Last week, scientists came one step closer to understanding the human body on a new level—down to each type of body tissue and its specific stages of phenotypic development. Through Genome Canada and the Government of Quebec, the Government of Canada finalized an agreement to supply $41 million towards epigenetic research—the study of changes in cellular and genetic phenotypes that are not caused by a direct change in the sequence of DNA nucleotides.
This funding will strengthen Canada’s leading role in epigenetic sequencing research. It has also sparked new ideas for projects amongst researchers at McGill—one of the two main centres in Canada for epigenetics, alongside the University of British Columbia.
Countries across the globe are involved in the huge task of mapping the epigenome of normal human tissues, or creating models of the changes of the normally functioning human tissue. They use these maps and models in epigenetic development as a reference for comparison with diseased or malfunctioning tissues.
“The goal of the global project is to map thousands of these epigenomes,” Tomi Pastinen, Associate Professor and Canada Research Chair in human genetics, said. “The role of Canada is to take care of about 200 of those epigenomes.”
The largest portion of the new funding will be allocated towards creating models of cell change, also known as reference epigenomes. With these, the potential for further research and discovery of diseases and malfunctions of various tissues should skyrocket.
“Let’s say we have generated at McGill reference epigenomes for a [healthy] human,” Pastinen said. “[If] there is a group who is interested in studying a common autoimmune disease such as rheumatoid arthritis, they can extract t-cells from patients with rheumatoid arthritis and carry out epigenome analysis on those t-cells and then compare the results to the reference epigenome. If they see a difference there… it gives you clues about the disease.”
Epigenome mapping will reveal information about diseases as well as provide a deluge of information on normal cell development. The research will not only further epigenetic discovery, but also provide insight into all fields of biology. All information on the reference epigenomes will be made public. In an effort to integrate the investigations on epigenome maps with a pervasive understanding of normal cells and tissues, all of the maps will be fully accessible to hospitals, labs, and other researchers around the world who need them.

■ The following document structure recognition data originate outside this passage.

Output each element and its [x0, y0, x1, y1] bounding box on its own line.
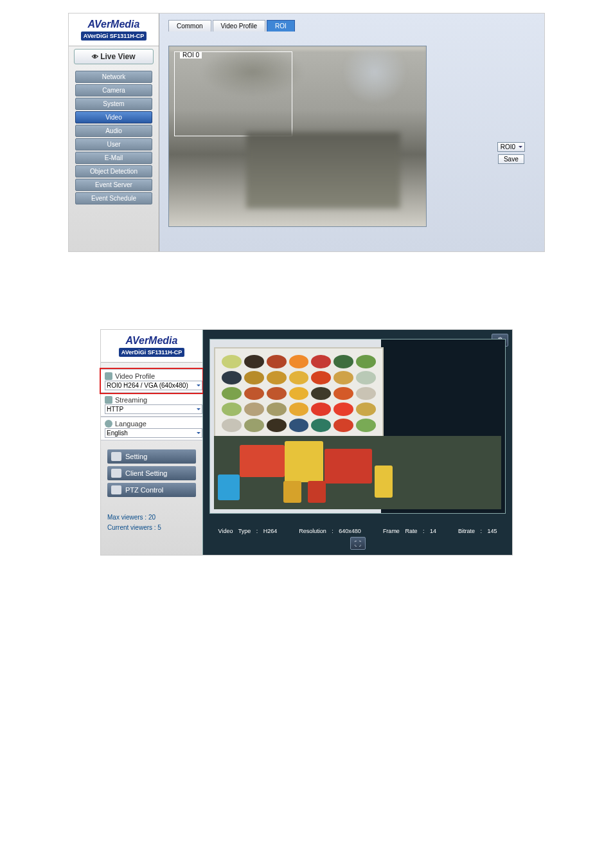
button-icon	[111, 452, 121, 461]
tab-video-profile[interactable]: Video Profile	[213, 20, 266, 32]
settings-nav: NetworkCameraSystemVideoAudioUserE-MailO…	[69, 67, 159, 208]
language-select[interactable]: English	[105, 428, 202, 438]
video-profile-select[interactable]: ROI0 H264 / VGA (640x480)	[105, 381, 202, 390]
nav-item-e-mail[interactable]: E-Mail	[75, 152, 152, 164]
board-decor	[214, 347, 384, 440]
tab-roi[interactable]: ROI	[267, 20, 295, 32]
roi-label: ROI 0	[180, 51, 202, 59]
logo-model: AVerDiGi SF1311H-CP	[119, 348, 184, 357]
liveview-content: ⚙ Video Type : H264 Resolution : 640x480…	[203, 330, 512, 555]
nav-item-video[interactable]: Video	[75, 111, 152, 123]
logo-model: AVerDiGi SF1311H-CP	[81, 32, 147, 41]
liveview-sidebar: AVerMedia AVerDiGi SF1311H-CP Video Prof…	[101, 330, 203, 555]
button-icon	[111, 485, 121, 494]
streaming-section: Streaming HTTP	[101, 393, 202, 417]
roi-select[interactable]: ROI0	[497, 142, 525, 152]
current-viewers: Current viewers : 5	[107, 523, 196, 533]
language-label: Language	[105, 419, 199, 428]
roi-content: CommonVideo ProfileROI ROI 0 ROI0 Save	[159, 14, 544, 251]
brand-logo: AVerMedia AVerDiGi SF1311H-CP	[101, 330, 202, 363]
nav-item-system[interactable]: System	[75, 98, 152, 110]
streaming-select[interactable]: HTTP	[105, 404, 202, 414]
settings-sidebar: AVerMedia AVerDiGi SF1311H-CP Live View …	[69, 14, 159, 251]
roi-box[interactable]: ROI 0	[174, 51, 292, 136]
live-view-button[interactable]: Live View	[74, 49, 154, 64]
nav-item-event-schedule[interactable]: Event Schedule	[75, 192, 152, 204]
max-viewers: Max viewers : 20	[107, 512, 196, 523]
status-bar: Video Type : H264 Resolution : 640x480 F…	[203, 528, 512, 534]
streaming-label: Streaming	[105, 395, 199, 404]
status-resolution: Resolution : 640x480	[299, 528, 361, 534]
roi-settings-panel: AVerMedia AVerDiGi SF1311H-CP Live View …	[68, 13, 545, 252]
nav-item-network[interactable]: Network	[75, 71, 152, 83]
roi-controls: ROI0 Save	[497, 142, 525, 164]
stream-icon	[105, 396, 112, 404]
status-bitrate: Bitrate : 145	[458, 528, 497, 534]
sidebar-buttons: SettingClient SettingPTZ Control	[101, 440, 202, 506]
nav-item-audio[interactable]: Audio	[75, 125, 152, 137]
ptz-control-button[interactable]: PTZ Control	[107, 483, 196, 497]
language-section: Language English	[101, 417, 202, 440]
profile-icon	[105, 372, 112, 380]
viewer-info: Max viewers : 20 Current viewers : 5	[101, 506, 202, 539]
preview-image[interactable]: ROI 0	[168, 46, 427, 227]
save-button[interactable]: Save	[498, 154, 524, 164]
status-video-type: Video Type : H264	[218, 528, 278, 534]
status-frame-rate: Frame Rate : 14	[383, 528, 436, 534]
liveview-panel: AVerMedia AVerDiGi SF1311H-CP Video Prof…	[100, 329, 513, 556]
nav-item-event-server[interactable]: Event Server	[75, 179, 152, 191]
nav-item-camera[interactable]: Camera	[75, 84, 152, 96]
logo-text: AVerMedia	[75, 19, 152, 30]
video-tabs: CommonVideo ProfileROI	[168, 20, 538, 32]
nav-item-object-detection[interactable]: Object Detection	[75, 165, 152, 177]
fullscreen-icon[interactable]: ⛶	[350, 537, 366, 550]
button-icon	[111, 469, 121, 478]
brand-logo: AVerMedia AVerDiGi SF1311H-CP	[69, 14, 159, 46]
live-video[interactable]	[209, 339, 506, 514]
client-setting-button[interactable]: Client Setting	[107, 466, 196, 480]
logo-text: AVerMedia	[107, 335, 196, 347]
nav-item-user[interactable]: User	[75, 138, 152, 150]
tab-common[interactable]: Common	[168, 20, 211, 32]
lang-icon	[105, 420, 112, 428]
video-profile-label: Video Profile	[105, 372, 199, 381]
setting-button[interactable]: Setting	[107, 449, 196, 464]
video-profile-section: Video Profile ROI0 H264 / VGA (640x480)	[101, 369, 202, 393]
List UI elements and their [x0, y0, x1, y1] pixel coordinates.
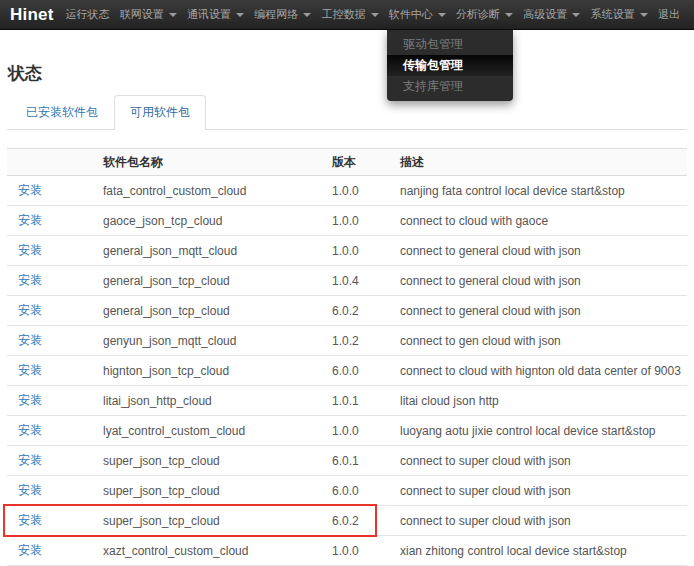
table-row: 安装lyat_control_custom_cloud1.0.0luoyang … [7, 416, 687, 446]
cell-action: 安装 [7, 542, 100, 559]
cell-description: connect to general cloud with json [393, 244, 687, 258]
nav-item-9[interactable]: 退出 [654, 0, 684, 30]
install-link[interactable]: 安装 [18, 333, 42, 347]
caret-down-icon [169, 13, 177, 17]
caret-down-icon [236, 13, 244, 17]
install-link[interactable]: 安装 [18, 393, 42, 407]
caret-down-icon [371, 13, 379, 17]
cell-description: connect to super cloud with json [393, 454, 687, 468]
cell-package-name: litai_json_http_cloud [100, 394, 325, 408]
brand-logo[interactable]: Hinet [10, 5, 54, 25]
cell-description: connect to gen cloud with json [393, 334, 687, 348]
nav-item-0[interactable]: 运行状态 [62, 0, 114, 30]
table-row: 安装general_json_tcp_cloud1.0.4connect to … [7, 266, 687, 296]
nav-item-label: 系统设置 [591, 7, 635, 22]
cell-version: 1.0.2 [325, 334, 393, 348]
caret-down-icon [303, 13, 311, 17]
nav-item-label: 工控数据 [322, 7, 366, 22]
nav-item-6[interactable]: 分析诊断 [452, 0, 517, 30]
dropdown-item-0[interactable]: 驱动包管理 [387, 34, 513, 55]
header-package-name: 软件包名称 [100, 154, 325, 171]
cell-version: 1.0.4 [325, 274, 393, 288]
table-row: 安装gaoce_json_tcp_cloud1.0.0connect to cl… [7, 206, 687, 236]
top-navbar: Hinet 运行状态联网设置通讯设置编程网络工控数据软件中心分析诊断高级设置系统… [0, 0, 694, 30]
nav-item-label: 通讯设置 [187, 7, 231, 22]
dropdown-item-1[interactable]: 传输包管理 [387, 55, 513, 76]
cell-version: 1.0.0 [325, 214, 393, 228]
dropdown-item-2[interactable]: 支持库管理 [387, 76, 513, 97]
caret-down-icon [505, 13, 513, 17]
cell-action: 安装 [7, 212, 100, 229]
cell-description: connect to super cloud with json [393, 484, 687, 498]
table-row: 安装litai_json_http_cloud1.0.1litai cloud … [7, 386, 687, 416]
nav-item-4[interactable]: 工控数据 [318, 0, 383, 30]
cell-action: 安装 [7, 392, 100, 409]
tab-1[interactable]: 可用软件包 [114, 95, 206, 130]
nav-item-8[interactable]: 系统设置 [587, 0, 652, 30]
install-link[interactable]: 安装 [18, 453, 42, 467]
install-link[interactable]: 安装 [18, 213, 42, 227]
nav-item-7[interactable]: 高级设置 [519, 0, 584, 30]
cell-package-name: super_json_tcp_cloud [100, 454, 325, 468]
cell-package-name: general_json_mqtt_cloud [100, 244, 325, 258]
cell-action: 安装 [7, 272, 100, 289]
install-link[interactable]: 安装 [18, 243, 42, 257]
cell-version: 6.0.0 [325, 484, 393, 498]
nav-item-label: 运行状态 [66, 7, 110, 22]
table-header-row: 软件包名称 版本 描述 [7, 148, 687, 176]
install-link[interactable]: 安装 [18, 513, 42, 527]
nav-item-label: 编程网络 [254, 7, 298, 22]
table-row: 安装super_json_tcp_cloud6.0.0connect to su… [7, 476, 687, 506]
nav-item-label: 分析诊断 [456, 7, 500, 22]
install-link[interactable]: 安装 [18, 483, 42, 497]
cell-action: 安装 [7, 452, 100, 469]
page-title: 状态 [8, 62, 687, 85]
nav-item-label: 联网设置 [120, 7, 164, 22]
cell-version: 6.0.1 [325, 454, 393, 468]
cell-version: 6.0.2 [325, 514, 393, 528]
table-row: 安装fata_control_custom_cloud1.0.0nanjing … [7, 176, 687, 206]
install-link[interactable]: 安装 [18, 273, 42, 287]
cell-version: 1.0.0 [325, 244, 393, 258]
table-row: 安装hignton_json_tcp_cloud6.0.0connect to … [7, 356, 687, 386]
header-version: 版本 [325, 154, 393, 171]
table-row: 安装general_json_mqtt_cloud1.0.0connect to… [7, 236, 687, 266]
cell-package-name: gaoce_json_tcp_cloud [100, 214, 325, 228]
software-center-dropdown: 驱动包管理传输包管理支持库管理 [387, 30, 513, 101]
cell-version: 1.0.1 [325, 394, 393, 408]
install-link[interactable]: 安装 [18, 543, 42, 557]
cell-description: nanjing fata control local device start&… [393, 184, 687, 198]
nav-item-3[interactable]: 编程网络 [250, 0, 315, 30]
install-link[interactable]: 安装 [18, 423, 42, 437]
caret-down-icon [438, 13, 446, 17]
cell-package-name: genyun_json_mqtt_cloud [100, 334, 325, 348]
cell-version: 6.0.2 [325, 304, 393, 318]
nav-item-5[interactable]: 软件中心 [385, 0, 450, 30]
tab-0[interactable]: 已安装软件包 [10, 95, 114, 130]
install-link[interactable]: 安装 [18, 363, 42, 377]
nav-item-2[interactable]: 通讯设置 [183, 0, 248, 30]
nav-item-label: 退出 [658, 7, 680, 22]
install-link[interactable]: 安装 [18, 303, 42, 317]
cell-description: connect to general cloud with json [393, 274, 687, 288]
cell-action: 安装 [7, 302, 100, 319]
install-link[interactable]: 安装 [18, 183, 42, 197]
cell-version: 1.0.0 [325, 184, 393, 198]
table-row: 安装super_json_tcp_cloud6.0.1connect to su… [7, 446, 687, 476]
cell-package-name: super_json_tcp_cloud [100, 484, 325, 498]
navbar-items: 运行状态联网设置通讯设置编程网络工控数据软件中心分析诊断高级设置系统设置退出 [62, 0, 685, 30]
cell-action: 安装 [7, 332, 100, 349]
nav-item-label: 软件中心 [389, 7, 433, 22]
cell-description: luoyang aotu jixie control local device … [393, 424, 687, 438]
cell-package-name: fata_control_custom_cloud [100, 184, 325, 198]
cell-package-name: hignton_json_tcp_cloud [100, 364, 325, 378]
cell-description: connect to super cloud with json [393, 514, 687, 528]
nav-item-1[interactable]: 联网设置 [116, 0, 181, 30]
main-content: 状态 已安装软件包可用软件包 软件包名称 版本 描述 安装fata_contro… [0, 62, 694, 566]
cell-action: 安装 [7, 242, 100, 259]
table-row: 安装xazt_control_custom_cloud1.0.0xian zhi… [7, 536, 687, 566]
cell-action: 安装 [7, 182, 100, 199]
table-row: 安装super_json_tcp_cloud6.0.2connect to su… [7, 506, 687, 536]
cell-action: 安装 [7, 512, 100, 529]
table-row: 安装genyun_json_mqtt_cloud1.0.2connect to … [7, 326, 687, 356]
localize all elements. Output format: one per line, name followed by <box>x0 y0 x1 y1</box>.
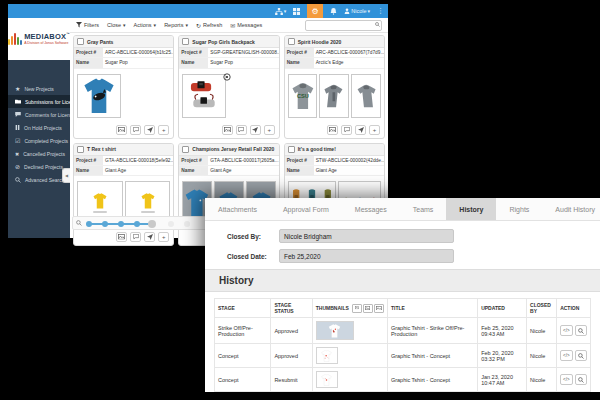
send-button[interactable] <box>144 232 155 242</box>
send-button[interactable] <box>355 125 366 135</box>
project-card: Gray Pants Project #ARC-ABCLICE-000064(b… <box>73 35 174 139</box>
thumbnail-view-button[interactable] <box>116 232 127 242</box>
artwork-thumbnail[interactable] <box>319 74 349 118</box>
paper-plane-icon <box>358 127 364 133</box>
sidebar-item-advanced-search[interactable]: Advanced Search ⚙ <box>8 173 70 186</box>
artwork-thumbnail[interactable] <box>182 74 226 118</box>
close-menu-button[interactable]: Close▾ <box>107 22 126 28</box>
comments-button[interactable] <box>236 125 247 135</box>
comments-button[interactable] <box>130 125 141 135</box>
filters-button[interactable]: Filters <box>76 22 99 28</box>
property-name: Arctic's Edge <box>314 58 384 67</box>
search-plus-icon <box>578 328 584 334</box>
card-checkbox[interactable] <box>77 38 84 45</box>
card-checkbox[interactable] <box>77 146 84 153</box>
preview-action-button[interactable] <box>575 325 587 336</box>
apps-grid-icon <box>293 8 300 15</box>
updated-cell: Feb 20, 2020 03:32 PM <box>478 344 527 368</box>
tab-attachments[interactable]: Attachments <box>205 198 270 220</box>
project-number: GTA-ABCLICE-000017(2605a... <box>208 156 278 165</box>
add-button[interactable]: + <box>369 125 380 135</box>
zoom-handle[interactable] <box>148 220 156 228</box>
image-icon <box>224 127 231 133</box>
add-button[interactable]: + <box>158 125 169 135</box>
code-action-button[interactable]: </> <box>560 374 572 385</box>
thumb-size-large-button[interactable] <box>374 304 384 313</box>
card-checkbox[interactable] <box>288 38 295 45</box>
history-thumbnail[interactable] <box>316 347 338 364</box>
code-action-button[interactable]: </> <box>560 350 572 361</box>
image-icon <box>355 306 359 309</box>
comments-button[interactable] <box>341 125 352 135</box>
tab-audit-history[interactable]: Audit History <box>542 198 600 220</box>
history-thumbnail[interactable] <box>316 321 354 340</box>
comments-button[interactable] <box>130 232 141 242</box>
add-button[interactable]: + <box>158 232 169 242</box>
thumb-size-medium-button[interactable] <box>363 304 373 313</box>
preview-action-button[interactable] <box>575 374 587 385</box>
zoom-step[interactable] <box>134 221 140 227</box>
app-logo[interactable]: MEDIABOX™ A Division of Jonas Software <box>8 18 70 60</box>
tab-history[interactable]: History <box>446 198 496 220</box>
project-number: GTA-ABCLICE-000018(5efe92... <box>103 156 173 165</box>
zoom-track[interactable] <box>86 218 214 228</box>
sidebar-item-new-projects[interactable]: ★ New Projects <box>8 82 70 95</box>
overflow-menu-button[interactable]: ⋮ <box>377 7 384 15</box>
zoom-step[interactable] <box>168 221 174 227</box>
reports-menu-button[interactable]: Reports▾ <box>164 22 188 28</box>
artwork-thumbnail[interactable] <box>351 74 381 118</box>
project-number: STW-ABCLICE-000002(42dde... <box>314 156 384 165</box>
user-menu-button[interactable]: Nicole ▾ <box>344 8 370 14</box>
tab-teams[interactable]: Teams <box>400 198 447 220</box>
preview-action-button[interactable] <box>575 350 587 361</box>
sidebar-item-completed-projects[interactable]: ☑ Completed Projects <box>8 134 70 147</box>
thumbnail-view-button[interactable] <box>222 125 233 135</box>
search-input[interactable] <box>305 20 382 31</box>
apps-grid-button[interactable] <box>293 8 300 15</box>
check-square-icon: ☑ <box>15 137 20 144</box>
settings-button[interactable]: ⚙ <box>307 4 323 18</box>
sidebar-item-cancelled-projects[interactable]: ✖ Cancelled Projects <box>8 147 70 160</box>
thumb-size-small-button[interactable] <box>352 304 362 313</box>
tab-rights[interactable]: Rights <box>496 198 542 220</box>
thumbnail-view-button[interactable] <box>116 125 127 135</box>
sidebar-item-submissions-for-licensor[interactable]: Submissions for Licensor <box>8 95 70 108</box>
sidebar-item-declined-projects[interactable]: ⊘ Declined Projects <box>8 160 70 173</box>
send-button[interactable] <box>144 125 155 135</box>
col-action: ACTION <box>557 299 591 318</box>
messages-button[interactable]: ✉ Messages <box>230 22 262 29</box>
card-checkbox[interactable] <box>182 146 189 153</box>
sidebar-item-on-hold-projects[interactable]: On Hold Projects <box>8 121 70 134</box>
zoom-step[interactable] <box>102 221 108 227</box>
add-button[interactable]: + <box>264 125 275 135</box>
thumbnail-view-button[interactable] <box>327 125 338 135</box>
zoom-step[interactable] <box>184 221 190 227</box>
actions-menu-button[interactable]: Actions▾ <box>134 22 157 28</box>
property-name: Sugar Pop <box>103 58 173 67</box>
card-checkbox[interactable] <box>288 146 295 153</box>
tab-messages[interactable]: Messages <box>342 198 400 220</box>
detail-tabs: Attachments Approval Form Messages Teams… <box>205 198 600 221</box>
zoom-step[interactable] <box>118 221 124 227</box>
image-icon <box>118 234 125 240</box>
chevron-down-icon: ▾ <box>123 23 126 28</box>
artwork-thumbnail[interactable] <box>77 74 121 118</box>
artwork-thumbnail[interactable]: CSU <box>288 74 318 118</box>
refresh-button[interactable]: ↻ Refresh <box>196 22 222 29</box>
send-button[interactable] <box>250 125 261 135</box>
search-plus-icon <box>578 353 584 359</box>
code-action-button[interactable]: </> <box>560 325 572 336</box>
card-title: Spirit Hoodie 2020 <box>298 39 342 45</box>
filter-icon <box>76 22 82 28</box>
sitemap-menu-button[interactable]: ▾ <box>275 8 287 15</box>
card-checkbox[interactable] <box>182 38 189 45</box>
notifications-button[interactable] <box>330 8 337 15</box>
logo-bars-icon <box>8 33 22 45</box>
tab-approval-form[interactable]: Approval Form <box>270 198 342 220</box>
history-thumbnail[interactable] <box>316 371 338 388</box>
zoom-out-icon[interactable] <box>76 220 82 226</box>
sidebar-collapse-handle[interactable]: ◀ <box>62 168 70 183</box>
col-updated: UPDATED <box>478 299 527 318</box>
zoom-step[interactable] <box>86 221 92 227</box>
sidebar-item-comments-for-licensee[interactable]: Comments for Licensee <box>8 108 70 121</box>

The rest of the funding will further direct research in the field. McGill professors Tomi Pastinen, Mark Lathrop—also Scientific Director at the McGill University and Génome Québec Innovation Centre—and Michael Meaney, James McGill Professor and Associate Director of the Douglas Institute Research Centre, have already begun to delve into promising epigenetic research.
In early research, the group of McGill professors discovered that events early in life can alter the way rats behave in later years. The phenomenon suggests that stressful early experiences can alter the rat’s epigenome and tissue development, and progressively lead to anxiety and depression.
The team hopes to delve into building human models, possibly pinpointing specific stages of development of these disorders occurring later in rats’ lives. Using the reference epigenomes of the human brain tissue, the researchers will be able to compare the stages of change in brain development between normal and depressed subjects. They could possibly find a way to prevent these detrimental changes from happening.
“This [research] is one of the great promises we have,” Pastinen said. “[But the projects] will only be launched early next year, because the funding has not yet been decided and is currently being reviewed by Canadian Institutes of Health Research (CIHR).”
The new funding initializes an important step in biology research, marking the beginning of a new stage in epigenetic study.
“If the human genome sequencing took 15 years to realize, understanding how the sequence works will take 50 years to realize, so there will be lots of work to do,” Pastinen said. “We can use sequencing technologies [to acquire an epigenetic map], but understanding what it means in going to be the challenge for years to come.”